By `bad` we name indices with many duplicate keys (90% of all keys) and big groups of equal keys (30% of all keys). Big groups of equal keys slowdown garbage collection - MaxEquals here is % of max groups of keys having equal values. Index search for such an index is not efficient. You can drop such indices (if they are not on FK constraints).
Index ( Relation) Duplicates MaxEquals TABLEIND1_IDX1 (TABLEIND1) : 100%, 50%
In production databases often we can see many bad indices, which can greatly affect database performance. In this example we can see table with 13 millions of records which have 7 bad indices, which are (most likely) useless and greatly decrease Firebird performance:
If HQbird Database Analyst highlights indices as «Useless» (i.e., they have only 1 value), such indices are recommended to be dropped immediately, if possible.
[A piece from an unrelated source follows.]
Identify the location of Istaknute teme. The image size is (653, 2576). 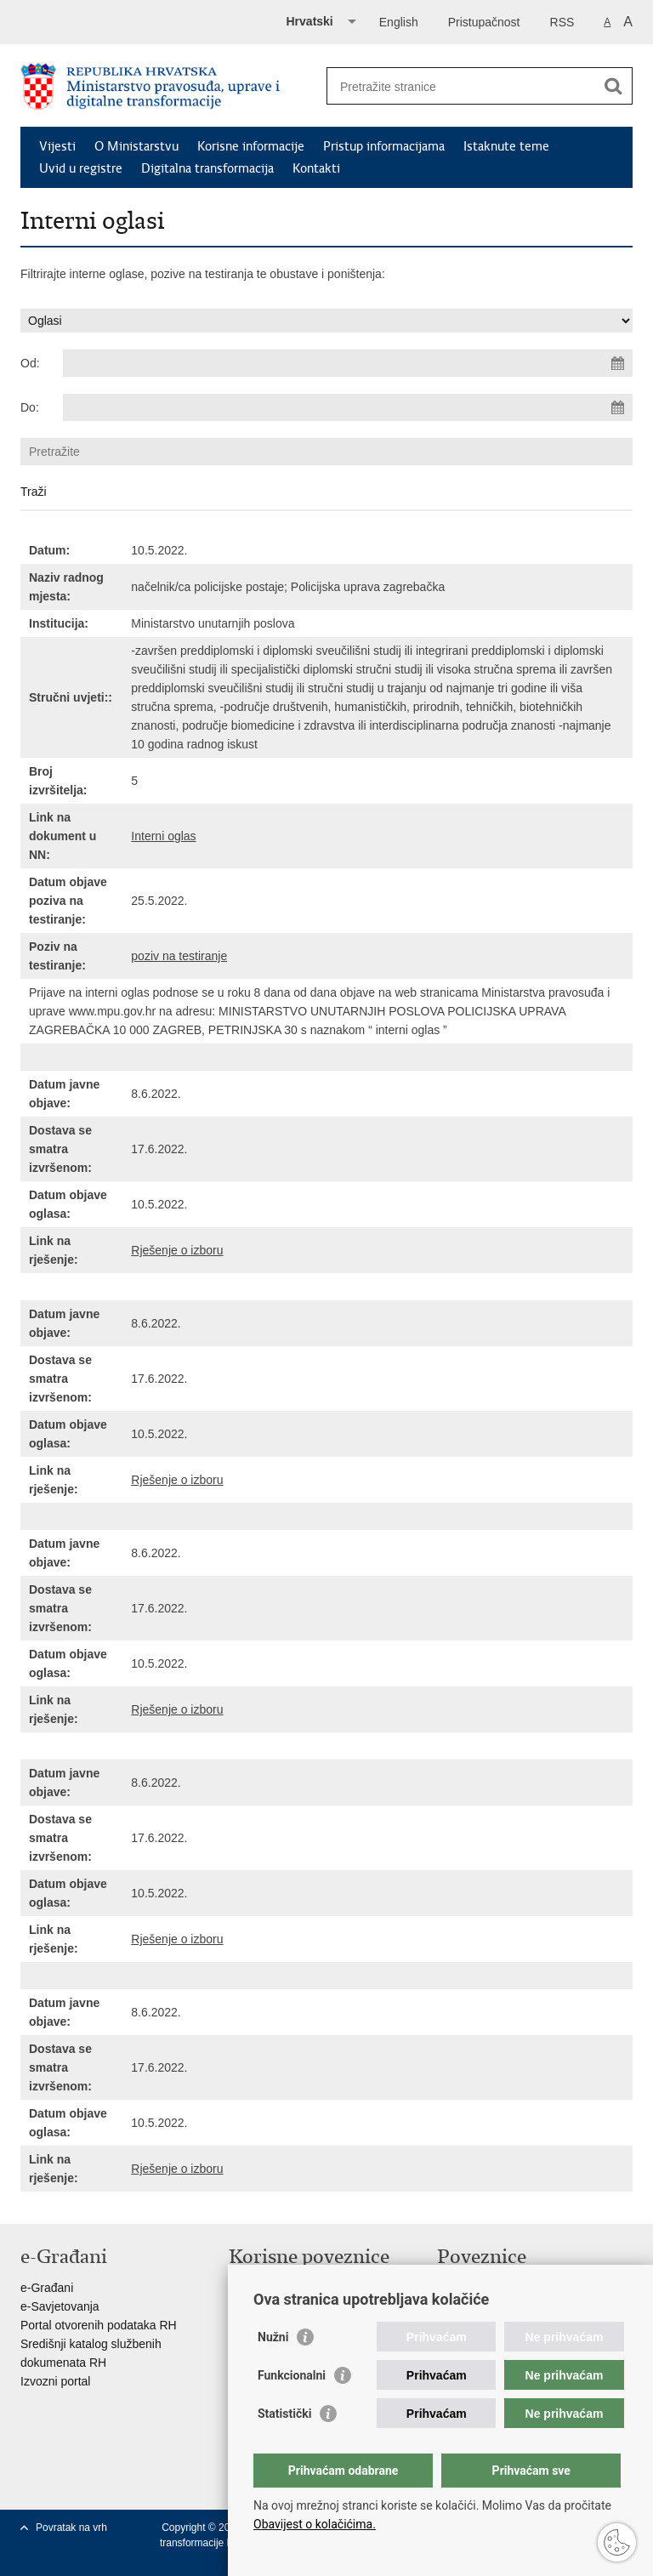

If the index is highlighted as Bad (a few values there), it should be considered for deleting too, but with caution: it is possible that bad index is used in some particular SQL query, which required the specific combination of indices (including bad one) in order to run fast.
Certainly, these SQL queries should be rewritten to use more optimal execution plan without a bad index. In order to find such queries, the audit of SQL plans should be done: the easiest way is to run trace session with HQbird PerfMon and enable SQL plan logging, and then search SQL plans for the specific bad indices.